[swift-evolution] access control proposal

[Drew Crawford]

> I mean, look, you’re right. In your case, three access modifiers isn’t enough to prevent this mistake; you need four. But,
> given four, you could provide an example that needs five. Given five, you could come up with one for six. Given N access modifiers, you can write a case where you need N + 1.

Nope.  What we're talking about (what I'm talking about, anyway) is a syntactically scoped access modifier.  There is no N+1 case.  There is no "even more scoped".  There is no inductive case.

I mean, it is possible to write a troll proposal for an access modifier visible to the 3 lines before and after the declaration, or something.  That much I grant.  But troll proposals aside, a scoped access modifier is the quark of the access modifiers; there is no sensible way to go halvsies.

> Actually, for this case, there *is* a way to achieve better safety without additional access modifiers. Create a new file and call it Synchronized.swift:

This is the solution that I ship.  I think if we don't add a new visibility modifier, we should definitely do this in the standard library, because "resource synchronization" is a problem most modern programs have.

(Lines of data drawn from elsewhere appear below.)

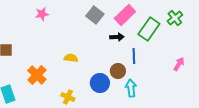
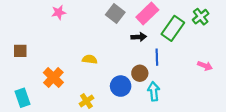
pink arrow: (179, 64) -> (205, 66), turned 80
yellow cross: (68, 97) -> (86, 101), turned 32

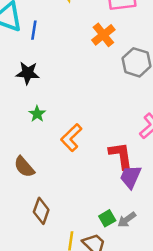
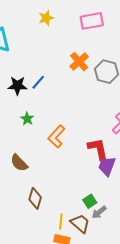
blue line: (34, 30) -> (38, 82), moved, turned 35
orange cross: (103, 35) -> (79, 62), moved
gray arrow: (127, 220) -> (99, 212), moved

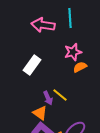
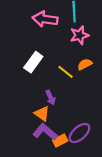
pink star: (73, 52) -> (79, 35), moved
yellow line: (60, 95) -> (65, 72), moved

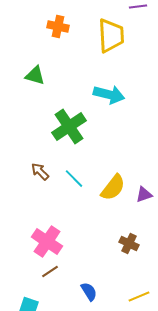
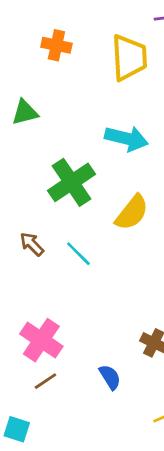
green triangle: (35, 76) -> (25, 112), turned -30
yellow semicircle: (113, 188) -> (132, 213), moved
blue semicircle: (89, 292) -> (110, 377), moved

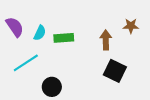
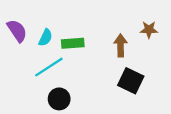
cyan line: (26, 63) -> (49, 67), moved

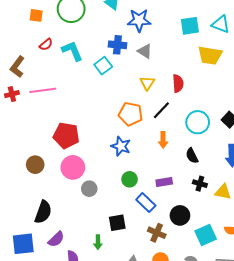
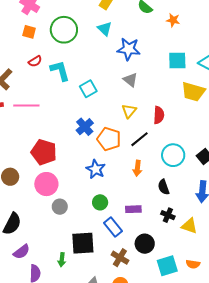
blue cross: (117, 45) -> (85, 127), moved, turned 36
black square: (117, 223) -> (83, 243), size x1.4

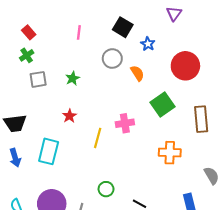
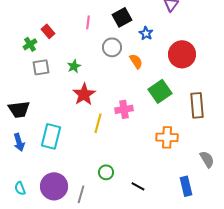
black square: (123, 27) -> (122, 17), turned 30
red rectangle: (29, 32) -> (48, 31), moved
pink line: (79, 32) -> (88, 22), moved
red star: (69, 116) -> (84, 94), moved, size x1.6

This particular implementation is insufficiently general, however--there are more ways to synchronize a resource than on a GCD dispatch queue.  I do agree that a general solution can be constructed out of this example, and reasonable people can disagree about whether adding local or adding a more-general Synchronized is a better solution to this problem.

> My solution is to be careful when I’m writing code.

It is actually *this* statement which is weak to an induction attack.  We can *always* be more careful writing code.  Why do we need typechecking, why do we need integer overflow trapping, why do we need array out of bounds exceptions?  The C developer says they do not need half of Swift because their solution is to be more careful writing code.  The C developer is naive.

But in *this* language, we adopt zero and low-cost abstractions in the name of safety.  A scoped access modifier is a zero-cost abstraction that makes the language safer.  We should adopt it.  If for no other reason, than consistency with the other aspects of the language design.  Either that or we should move integer overflow checks into the standard library for consistency with Synchronized, which I present as a troll proposal.

I mean, I don't know about you, but I get called in to look at projects regularly that have a MainViewController.swift that weighs 10KLOC.  I didn't write it.  I didn't make the mess.  I just want tools to help me clean it up.  'private' is useless in that context, and it's a (sadly) typical context in iOS.